Wir stiegen aus und gingen den Grasstreifen an der Straße entlang. Ungefähr eine Stunde später kamen wir tatsächlich an eine Tankstelle, wo ich an einem Automaten Geld zog, einen kleinen Benzinkanister kaufte und auch noch einen Schokoriegel und Milch. Auf dem Rückweg fragte mich Julia: »Stimmt es, was Marcus gesagt hat? Dass du nicht lesen kannst?«
»Ich könnte, wenn ich wollte.«
»Ich verspreche dir, dass es mich überhaupt nicht stört. Ich möchte es einfach nur wissen. Ich finde es sogar interessant. Mir ist noch niemand in unserem Alter begegnet, der nicht lesen kann.«
»Du solltest mal meine Unterschrift sehen«, sagte ich. »Ich habe eine richtig gute Handschrift.«
»Dann kannst du es also nicht.«
»Noch nicht.«
»Das ist ja unglaublich. Ich habe einfach keine Ahnung, was ich mache. Was in aller Welt geschieht nur mit mir?« Sie ballte die Fäuste und schrie stumm in den Himmel. »Ich verknalle mich in einen Jungen, der nicht lesen kann.«
Es dauerte ein paar Sekunden, bis mir klar wurde, was Julia da gerade gesagt hatte. Ich hatte mich davor schon in Leute verknallt, aber hier war ich das Objekt, und ich spürte, wie es mir durch den ganzen Körper lief. Ich weiß noch, wie nervös und aufgewühlt mein Magen war, so als wollte ich unaufhörlich in Lachen ausbrechen. Vor allem aber war ich glücklich, als hätte ich einen unmöglichen Wurf geschafft oder eine unmögliche Karte gezogen. Von dem Moment an war alles zwischen uns anders. Den Rest des Tages lösten wir uns alle paar Stunden mit dem Fahren ab, und dabei behielt ich das Benzinlämpchen ständig im Auge.

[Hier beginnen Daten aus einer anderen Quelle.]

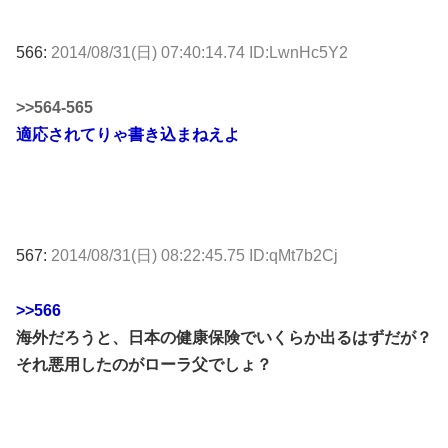
566:
2014/08/31(日) 07:40:14.74 ID:LwnHc5Y2
>>564-565
適応されてりゃ書き込まねえよ
567:
2014/08/31(日) 08:22:45.75 ID:qMt7b2Cj
>>566
海外だろうと、日本の健康保険でいくらか出るはずだが？
それ悪用したのがローラ父でしょ？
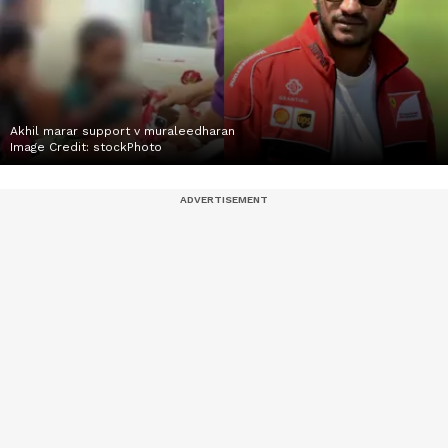
Akhil marar support v muraleedharan
Image Credit:
stockPhoto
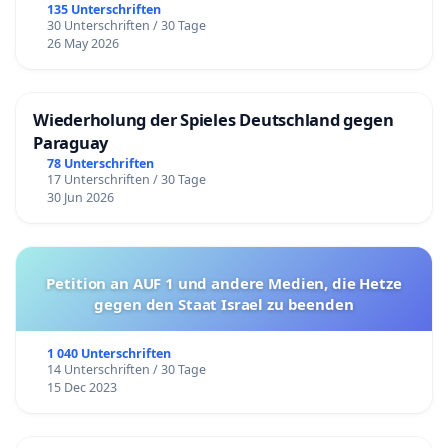
135 Unterschriften
30 Unterschriften / 30 Tage
26 May 2026
Wiederholung der Spieles Deutschland gegen
Paraguay
78 Unterschriften
17 Unterschriften / 30 Tage
30 Jun 2026
Petition an AUF 1 und andere Medien, die Hetze
gegen den Staat Israel zu beenden
1 040 Unterschriften
14 Unterschriften / 30 Tage
15 Dec 2023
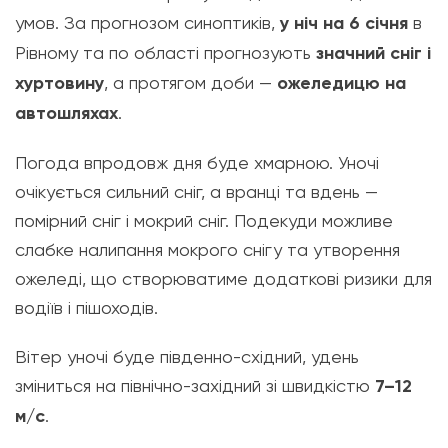
умов. За прогнозом синоптиків,
у ніч на 6 січня
в
Рівному та по області прогнозують
значний сніг і
хуртовину
, а протягом доби —
ожеледицю на
автошляхах
.
Погода впродовж дня буде хмарною. Уночі
очікується сильний сніг, а вранці та вдень —
помірний сніг і мокрий сніг. Подекуди можливе
слабке налипання мокрого снігу та утворення
ожеледі, що створюватиме додаткові ризики для
водіїв і пішоходів.
Вітер уночі буде південно-східний, удень
зміниться на північно-західний зі швидкістю
7–12
м/с
.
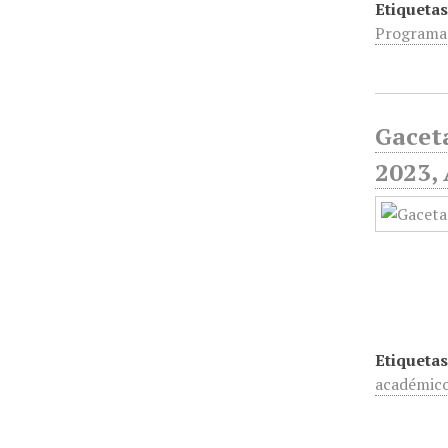
Etiquetas
Programas
Gaceta
2023, 
Etiquetas
académic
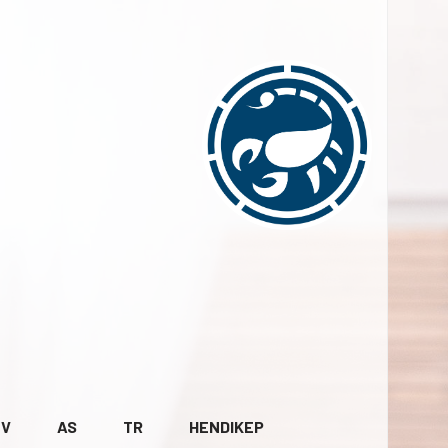
BV
AS
TR
HENDIKEP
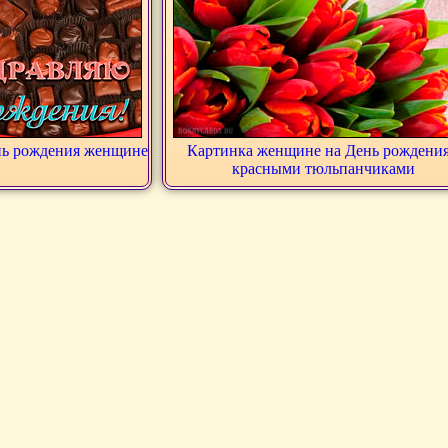
нь рождения женщине
Картинка женщине на День рождения
красными тюльпанчиками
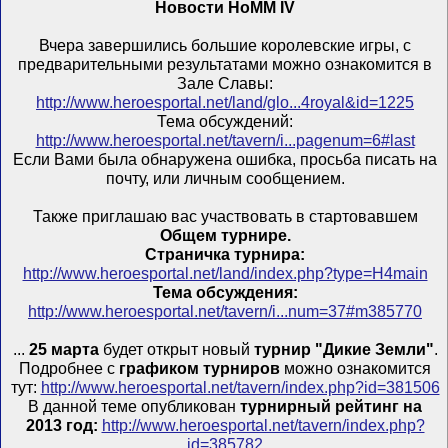
Новости HoMM IV
Вчера завершились большие королевские игры, с
предварительными результатами можно ознакомится в
Зале Славы:
http://www.heroesportal.net/land/glo...4royal&id=1225
Тема обсуждений:
http://www.heroesportal.net/tavern/i...pagenum=6#last
Если Вами была обнаружена ошибка, просьба писать на
почту, или личным сообщением.
Также приглашаю вас участвовать в стартовавшем
Общем турнире.
Страничка турнира:
http://www.heroesportal.net/land/index.php?type=H4main
Тема обсуждения:
http://www.heroesportal.net/tavern/i...num=37#m385770
...
25 марта
будет открыт новый
турнир "Дикие Земли"
.
Подробнее с
графиком турниров
можно ознакомится
тут:
http://www.heroesportal.net/tavern/index.php?id=381506
В данной теме опубликован
турнирный рейтинг на
2013 год:
http://www.heroesportal.net/tavern/index.php?
id=385782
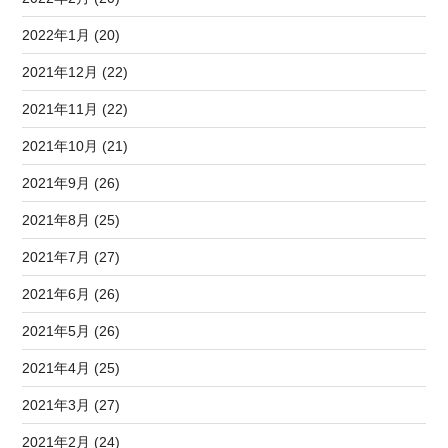
2022年1月 (20)
2021年12月 (22)
2021年11月 (22)
2021年10月 (21)
2021年9月 (26)
2021年8月 (25)
2021年7月 (27)
2021年6月 (26)
2021年5月 (26)
2021年4月 (25)
2021年3月 (27)
2021年2月 (24)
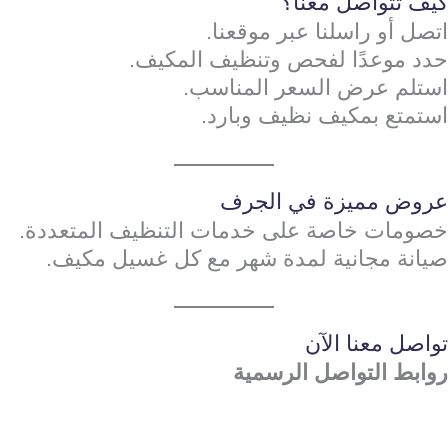
كيف تتواصل معنا؟
اتصل أو راسلنا عبر موقعنا.
حدد موعدًا لفحص وتنظيف المكيف.
استلم عرض السعر المناسب.
استمتع بمكيف نظيف وبارد.
عروض مميزة في الجرف
خصومات خاصة على خدمات التنظيف المتعددة.
صيانة مجانية لمدة شهر مع كل غسيل مكيف.
تواصل معنا الآن
روابط التواصل الرسمية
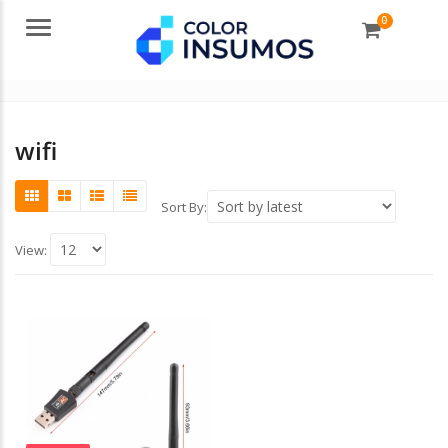
0
Menu
wifi
Sort By:
View:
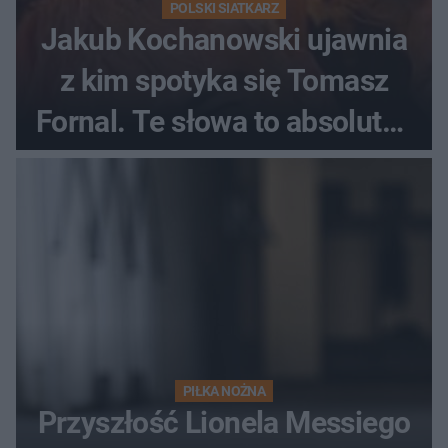
POLSKI SIATKARZ
Jakub Kochanowski ujawnia
z kim spotyka się Tomasz
Fornal. Te słowa to absolutny
hit
PIŁKA NOŻNA
Przyszłość Lionela Messiego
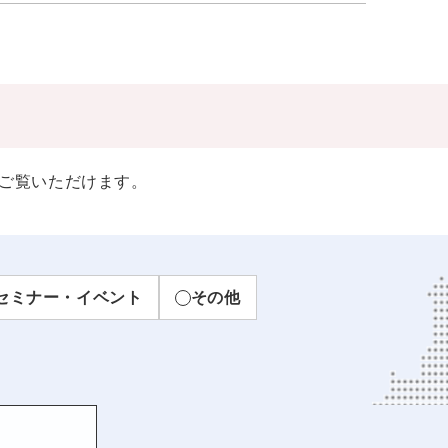
ご覧いただけます。
セミナー・イベント
その他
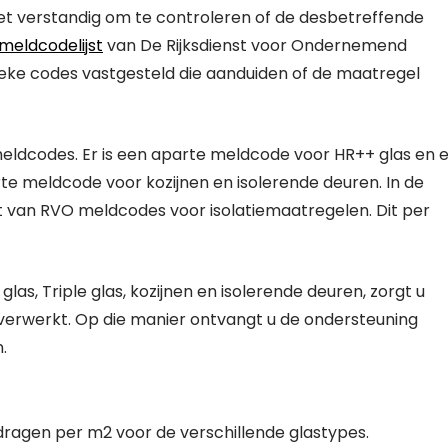
het verstandig om te controleren of de desbetreffende
meldcodelijst
van De Rijksdienst voor Ondernemend
ieke codes vastgesteld die aanduiden of de maatregel
 meldcodes. Er is een aparte meldcode voor HR++ glas en 
rte meldcode voor kozijnen en isolerende deuren. In de
ht van RVO meldcodes voor isolatiemaatregelen. Dit per
as, Triple glas, kozijnen en isolerende deuren, zorgt u
verwerkt. Op die manier ontvangt u de ondersteuning
.
edragen per m2 voor de verschillende glastypes.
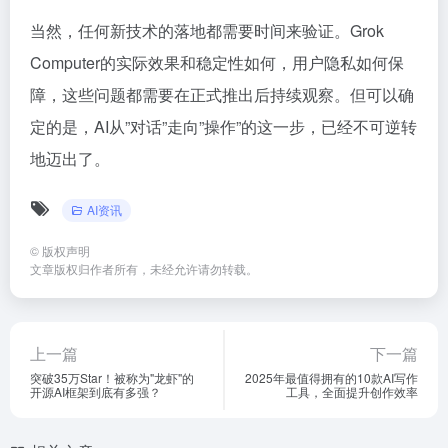
当然，任何新技术的落地都需要时间来验证。Grok
Computer的实际效果和稳定性如何，用户隐私如何保
障，这些问题都需要在正式推出后持续观察。但可以确
定的是，AI从”对话”走向”操作”的这一步，已经不可逆转
地迈出了。
AI资讯
©
版权声明
文章版权归作者所有，未经允许请勿转载。
上一篇
下一篇
突破35万Star！被称为"龙虾"的
2025年最值得拥有的10款AI写作
开源AI框架到底有多强？
工具，全面提升创作效率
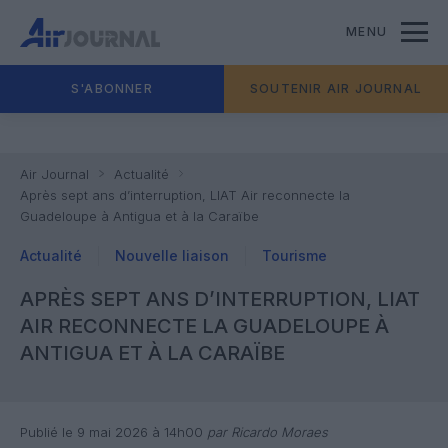
MENU
S'ABONNER
SOUTENIR AIR JOURNAL
Air Journal
Actualité
Après sept ans d’interruption, LIAT Air reconnecte la
Guadeloupe à Antigua et à la Caraïbe
Actualité
Nouvelle liaison
Tourisme
APRÈS SEPT ANS D’INTERRUPTION, LIAT
AIR RECONNECTE LA GUADELOUPE À
ANTIGUA ET À LA CARAÏBE
Publié le 9 mai 2026 à 14h00
par Ricardo Moraes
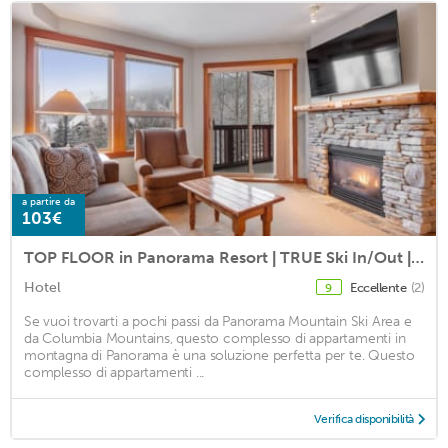
a partire da
103€
TOP FLOOR in Panorama Resort | TRUE Ski In/Out | Indoor Access to Pool & HotTubs
Hotel
Eccellente
(2)
9
Se vuoi trovarti a pochi passi da Panorama Mountain Ski Area e
da Columbia Mountains, questo complesso di appartamenti in
montagna di Panorama è una soluzione perfetta per te. Questo
complesso di appartamenti ...
Verifica disponibilità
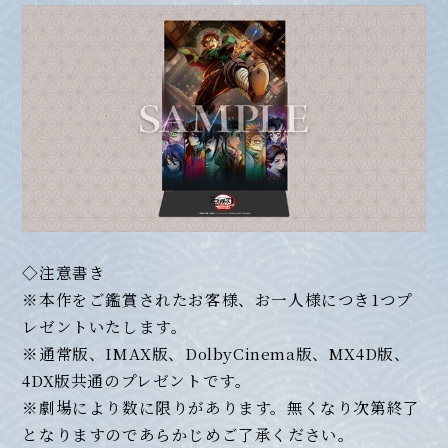
◇注意書き
※本作をご鑑賞されたお客様、お一人様につき1つプ
レゼントいたします。
※通常版、IMAX版、DolbyCinema版、MX4D版、
4DX版共通のプレゼントです。
※劇場により数に限りがあります。無くなり次第終了
となりますのであらかじめご了承ください。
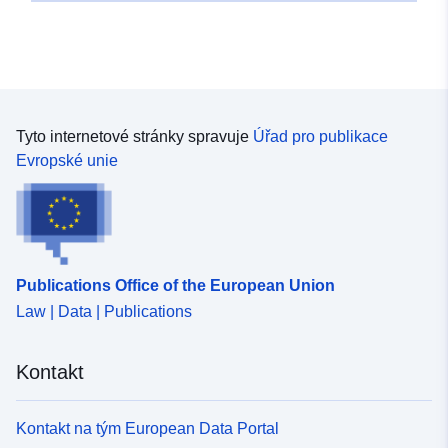
Typ:
Polygon
Je v souladu s:
Datový zdroj:
http://data.europa.eu/eli/reg/2009/
Tyto internetové stránky spravuje
Úřad pro publikace
uriRef:
http://data.europa.eu/88u/dataset/
Evropské unie
b254-4941-a015-f7d4e8a3782a
Publications Office of the European Union
Law | Data | Publications
Kontakt
Kontakt na tým European Data Portal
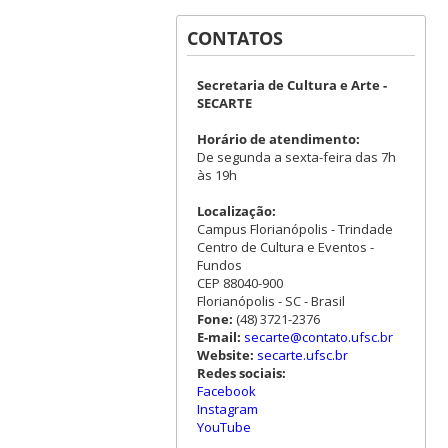
CONTATOS
Secretaria de Cultura e Arte -
SECARTE
Horário de atendimento:
De segunda a sexta-feira das 7h
às 19h
Localização:
Campus Florianópolis - Trindade
Centro de Cultura e Eventos -
Fundos
CEP 88040-900
Florianópolis - SC - Brasil
Fone:
(48) 3721-2376
E-mail:
secarte@contato.ufsc.br
Website:
secarte.ufsc.br
Redes sociais:
Facebook
Instagram
YouTube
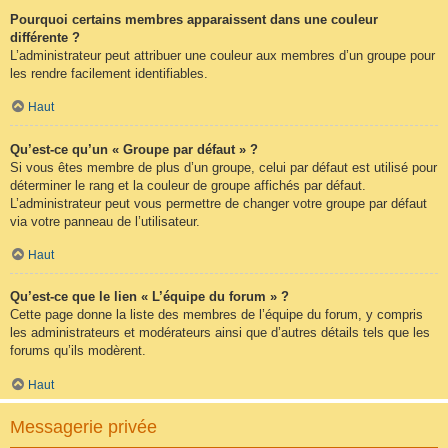
Pourquoi certains membres apparaissent dans une couleur
différente ?
L’administrateur peut attribuer une couleur aux membres d’un groupe pour
les rendre facilement identifiables.
Haut
Qu’est-ce qu’un « Groupe par défaut » ?
Si vous êtes membre de plus d’un groupe, celui par défaut est utilisé pour
déterminer le rang et la couleur de groupe affichés par défaut.
L’administrateur peut vous permettre de changer votre groupe par défaut
via votre panneau de l’utilisateur.
Haut
Qu’est-ce que le lien « L’équipe du forum » ?
Cette page donne la liste des membres de l’équipe du forum, y compris
les administrateurs et modérateurs ainsi que d’autres détails tels que les
forums qu’ils modèrent.
Haut
Messagerie privée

Hin und wieder lehnte sich Julia an mich, und allmählich fühlte es sich an, als hätten wir das schon ewig so gemacht.
Ich merkte, dass sich die Landschaft, wenn man mit dem Auto durch sie hindurchfährt, nicht besonders verändert, jedenfalls nicht so sehr, wie ich dachte. Die Restaurants, die wir am Ende sahen, waren im Grunde genau wie die am Anfang, und ich stellte erfreut fest, dass es auf der ganzen Strecke alle zwanzig Kilometer einen McDonald’s gab. Beim ersten, in den wir gingen, fragte ich die Leiterin, ob sie Francisco kannte. Ich wollte einfach bloß wissen, ob er endlich Carmen geküsst hatte, aber ich sah ihr an, dass ich sie nur verwirrt hatte.